Reuters has reported on several occasions that Church officials have condemned Williamson’s views. We have not said that the pope’s decision to lift the excommunications indicates approval of them. We have quoted Jewish leaders as charging that. This issue would not attract so much attention if they hadn’t protested so loudly. Just because we report a person’s reaction or a politician’s speech does not mean we support the view expressed. And just because the Vatican insists that the lifting of the bans has nothing to do with Williamson’s comments does not mean we can ignore a context that others concerned by these events, i.e. Jewish leaders, see and object to loudly.

You say that the pope’s decision does not readmit Williamson or the other SSPX “to the fold of the Catholic Church.” The term “the fold” is not clear. If by it you mean “full communion,” this statement is correct — and we have reported their situation as such. But “the fold” implies a very broad concept of membership, indicating there is an “inside” and an “outside” of a group. If the lifting of the excommunication ends the SSPX bishops’ absolute exclusion from the Church, but they are not yet in full communion and in approved posts in it, these bishops must be in a half-way status that is just inside the Church, one step through the door, so to speak. The general term “the fold” seems to describe that aptly, and therefore the pope’s decision would readmit them to “the fold.”

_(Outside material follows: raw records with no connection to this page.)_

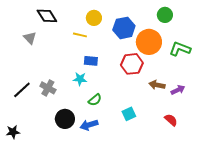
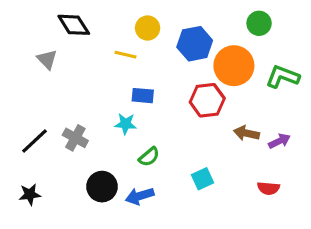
red semicircle: (171, 120) -> (268, 188), turned 144
black star: (13, 132) -> (30, 194), moved

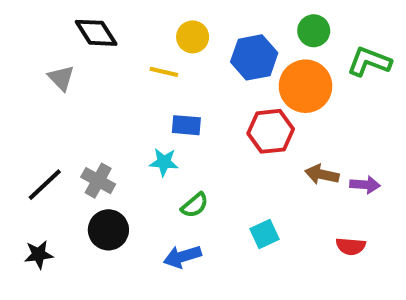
green circle: (259, 23) -> (314, 31), moved
green L-shape: (283, 77) -> (369, 62), moved
purple arrow: (279, 141) -> (365, 185), turned 30
black circle: (102, 187) -> (108, 230), moved

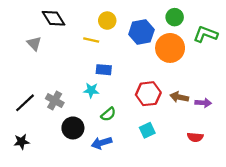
red hexagon: (271, 131) -> (148, 94), moved
black circle: (108, 230) -> (73, 128), moved

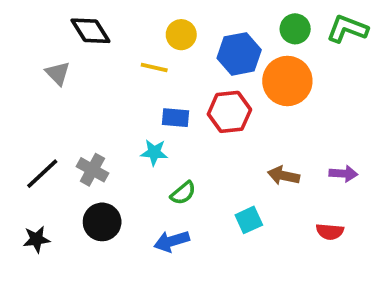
green L-shape: (205, 34) -> (347, 29), moved
red hexagon: (148, 94) -> (229, 112), moved
brown arrow: (179, 97) -> (284, 176), moved
black circle: (73, 128) -> (102, 222), moved

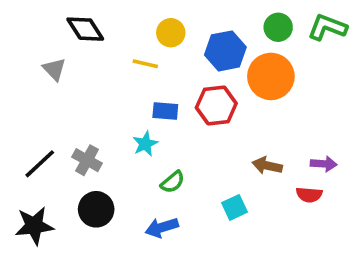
cyan star: (154, 152) -> (145, 144), turned -30
red semicircle: (330, 232) -> (309, 195), moved
black star: (36, 239) -> (34, 226), size x1.5

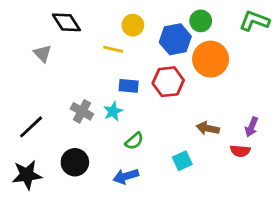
green circle: (278, 27) -> (201, 21), moved
gray cross: (87, 160) -> (82, 111), moved
purple arrow: (324, 164) -> (252, 127), turned 108

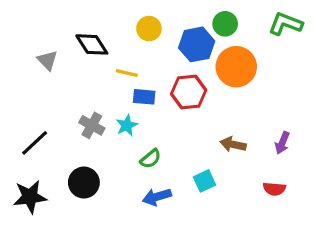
black diamond: (66, 22) -> (92, 44), moved
yellow line: (113, 49) -> (127, 73), moved
red semicircle: (240, 151) -> (274, 189), moved
blue arrow: (126, 176) -> (157, 197), moved

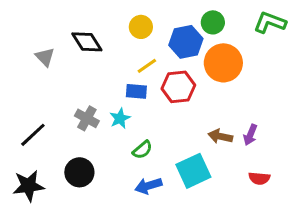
yellow line: (127, 73) -> (147, 66), moved, turned -48
purple arrow: (282, 143) -> (250, 135), moved
cyan square: (205, 181) -> (193, 171), size x1.6

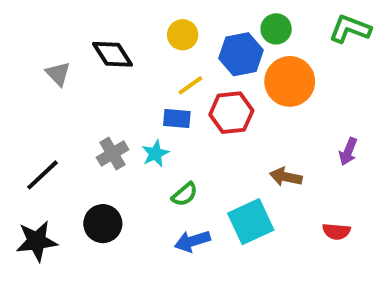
gray cross: (87, 118) -> (113, 154), turned 30
purple arrow: (250, 135) -> (348, 152), moved

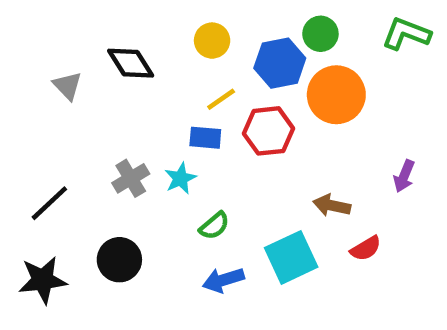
red semicircle: (336, 231) -> (366, 248), moved, turned -36

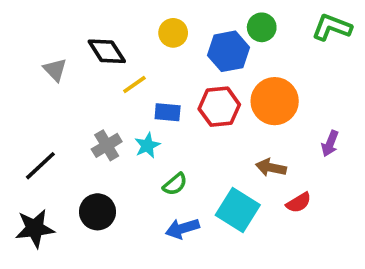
orange circle: (336, 95) -> (275, 101), moved
yellow line: (221, 99) -> (134, 85), moved
cyan square: (291, 257) -> (238, 210), turned -33

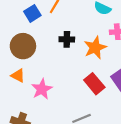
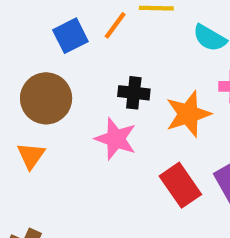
orange triangle: (18, 76) -> (31, 156), turned 32
pink star: (42, 89) -> (116, 139), moved, turned -30

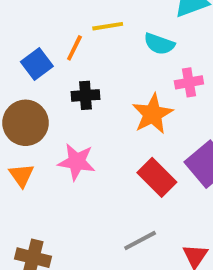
black cross: (134, 93) -> (85, 95), moved
pink star: (116, 139) -> (77, 162), moved

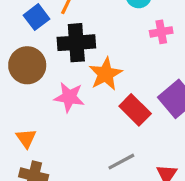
black cross: (85, 95) -> (76, 43), size x1.6
orange star: (152, 114) -> (106, 74), moved
orange triangle: (21, 175) -> (26, 138), moved

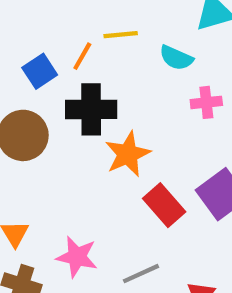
pink star: (69, 97) -> (77, 257), moved

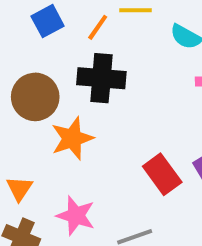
blue square: (40, 71) -> (48, 21), moved
orange star: (128, 154) -> (72, 138), moved

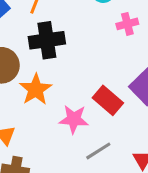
pink star: (76, 216) -> (74, 119), moved

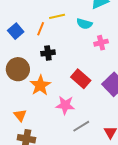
black cross: (47, 40) -> (48, 53), size x0.6
red rectangle: (108, 100) -> (81, 79), moved

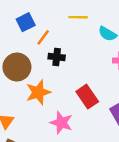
orange line: (41, 29) -> (43, 37), moved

We have reported from the start that the lifting of excommunication was a first step and the SSPX bishops still had to hold negotiations with the Vatican to determine their actual place in the Church (for example, in a personal prelature like Opus Dei). We have also said repeatedly that the teaching of the Catholic Church includes the Second Vatican Council, including the teachings on religious freedom and respect for Jews, and that the SSPX rejects this. We have pointed out that this is the the focal point of discord and gone further by noting that the Vatican did not insist on their prior acceptance of Vatican II as a condition for lifting the bans.

You say the pope obviously thinks that dialogue will do more than confrontation to “eradicate these anti-Christian ideas within the Society.” That seems to be the case, but the Vatican has not stated that among its reasons for allowing the four to return. If it did, we would report that along with the criticisms pouring in from Jewish leaders.

We have reported all the key points you mention. Why call this misreporting?

By: David Schutz Wed, 28 Jan 2009 04:04:31 +0000 Tom,

There has been a lot of misreporting on this issue in the mainstream press, and Reuters is to blame for some of it.

The views of Williamson (and any racism or anti-semitism anywhere) are to be condemned.

But the Popes decision to lift the excommunications

1) does not in any way indicate approval of these views (which are contrary to the teaching of the Catholic Church)

2) does not readmit Williamson or any of the other SSPX bishops to the fold of the Catholic Church

The recent statements by Cardinal Ricard and Cardinal Kasper make it quite clear that this is a “first step” in the very long process of dialogue to draw the Society back to the faith of the Catholic Church, which includes the full acceptance of the teachings of Vatican II – including the teachings on religious freedom, the Church’s respect for the Jewish people, and ecumenism – which the Society currently rejects. This rejection remains the greatest barrier preventing full communion between the Society and the Church.

The Holy Father is obviously of the opinion that more can be done to eradicate these anti-Christian ideas within the Society and establish greater unity and harmony through a process of dialogue than a process of straight forward condemnation.